WHAT IS REQUIRED » Reproduce exactly the lines below, starting at the line that contains "inoxydable 316L / 304" and ending with the last line of the records, both included; leave out any pictures.

DATA FOR THIS TASK »
[Start of section]

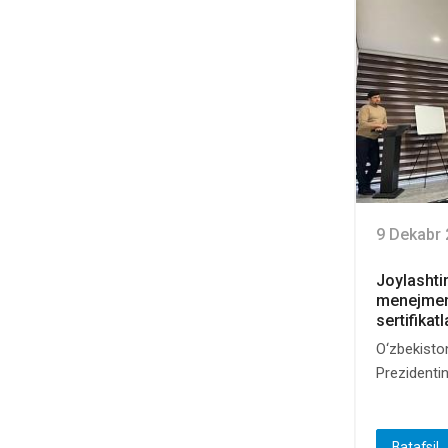
9 Dekabr
Joylashtir
menejment
sertifikat
O‘zbekisto
Prezidentini
Batafsil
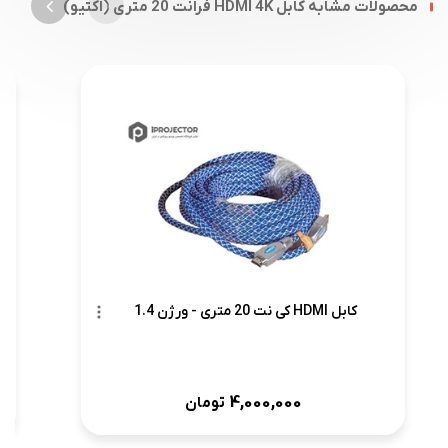
محصولات مشابه کابل HDMI 4K فرانت 20 متری (اکتیو)
کابل HDMI کی نت 20 متری - ورژن 1.4
4,000,000
تومان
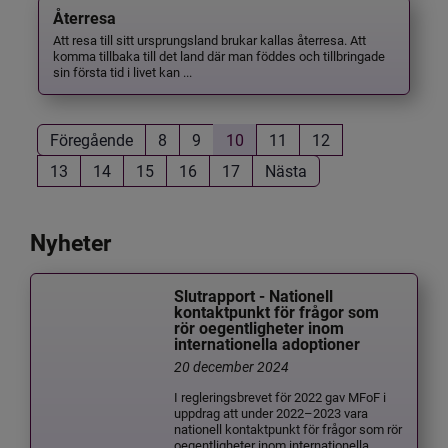
Återresa
Att resa till sitt ursprungsland brukar kallas återresa. Att
komma tillbaka till det land där man föddes och tillbringade
sin första tid i livet kan ...
Föregående
8
9
10
11
12
13
14
15
16
17
Nästa
Nyheter
Slutrapport - Nationell
kontaktpunkt för frågor som
rör oegentligheter inom
internationella adoptioner
20 december 2024
I regleringsbrevet för 2022 gav MFoF i
uppdrag att under 2022–2023 vara
nationell kontaktpunkt för frågor som rör
oegentligheter inom internationella...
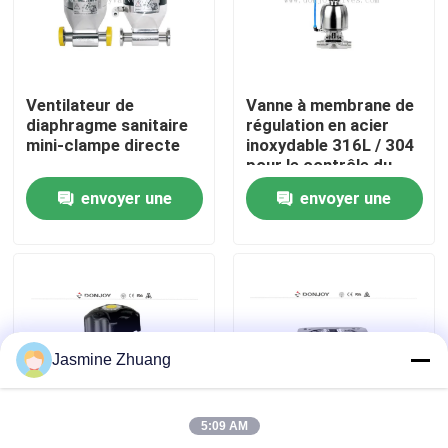
À propos de nous
Ventilateur de
Vanne à membrane de
Visite de l'usine
diaphragme sanitaire
régulation en acier
mini-clampe directe
inoxydable 316L / 304
pour le contrôle du
Contrôle de la qualité
débit
envoyer une
envoyer une
demande
demande
Nous contacter
Nouvelles
Jasmine Zhuang
Demandez un devis
5:09 AM
Soupape à diaphragme sanitaire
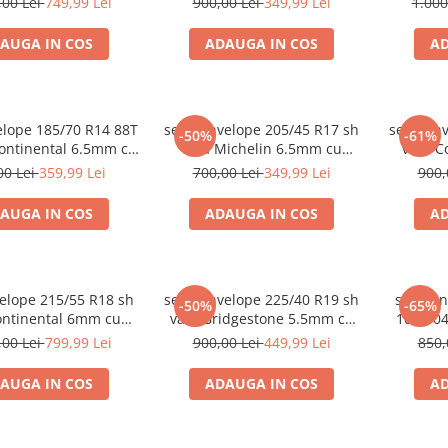
,00 Lei
749,99 Lei
900,00 Lei
349,99 Lei
1.000
AUGA IN COS
ADAUGA IN COS
AD
elope 185/70 R14 88T
set 2 anvelope 205/45 R17 sh
set 2 an
-50%
-61%
nental 6.5mm cu
vara Michelin 6.5mm cu
vara C
garantie
garantie
00 Lei
359,99 Lei
700,00 Lei
349,99 Lei
900,
AUGA IN COS
ADAUGA IN COS
AD
velope 215/55 R18 sh
set 2 anvelope 225/40 R19 sh
set 2 a
-50%
-65%
ontinental 6mm cu
vara Bridgestone 5.5mm cu
106/104
garantie
garantie
7m
,00 Lei
799,99 Lei
900,00 Lei
449,99 Lei
850,
AUGA IN COS
ADAUGA IN COS
AD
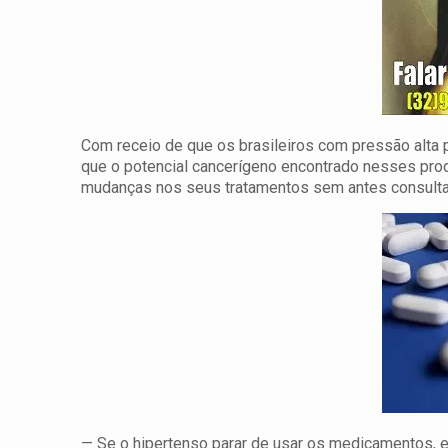
Com receio de que os brasileiros com pressão alta 
que o potencial cancerígeno encontrado nesses prod
mudanças nos seus tratamentos sem antes consulta
— Se o hipertenso parar de usar os medicamentos,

[End of section]

TASK RESULT »
inoxydable 316L / 304
pour le contrôle du
Contrôle de la qualité
débit
envoyer une
envoyer une
demande
demande
Nous contacter
Nouvelles
Jasmine Zhuang
Demandez un devis
5:09 AM
Soupape à diaphragme sanitaire
,00 Lei
749,99 Lei
900,00 Lei
349,99 Lei
1.000
AUGA IN COS
ADAUGA IN COS
AD
elope 185/70 R14 88T
set 2 anvelope 205/45 R17 sh
set 2 an
-50%
-61%
nental 6.5mm cu
vara Michelin 6.5mm cu
vara C
garantie
garantie
00 Lei
359,99 Lei
700,00 Lei
349,99 Lei
900,
AUGA IN COS
ADAUGA IN COS
AD
velope 215/55 R18 sh
set 2 anvelope 225/40 R19 sh
set 2 a
-50%
-65%
ontinental 6mm cu
vara Bridgestone 5.5mm cu
106/104
garantie
garantie
7m
,00 Lei
799,99 Lei
900,00 Lei
449,99 Lei
850,
AUGA IN COS
ADAUGA IN COS
AD
Com receio de que os brasileiros com pressão alta 
que o potencial cancerígeno encontrado nesses prod
mudanças nos seus tratamentos sem antes consulta
— Se o hipertenso parar de usar os medicamentos,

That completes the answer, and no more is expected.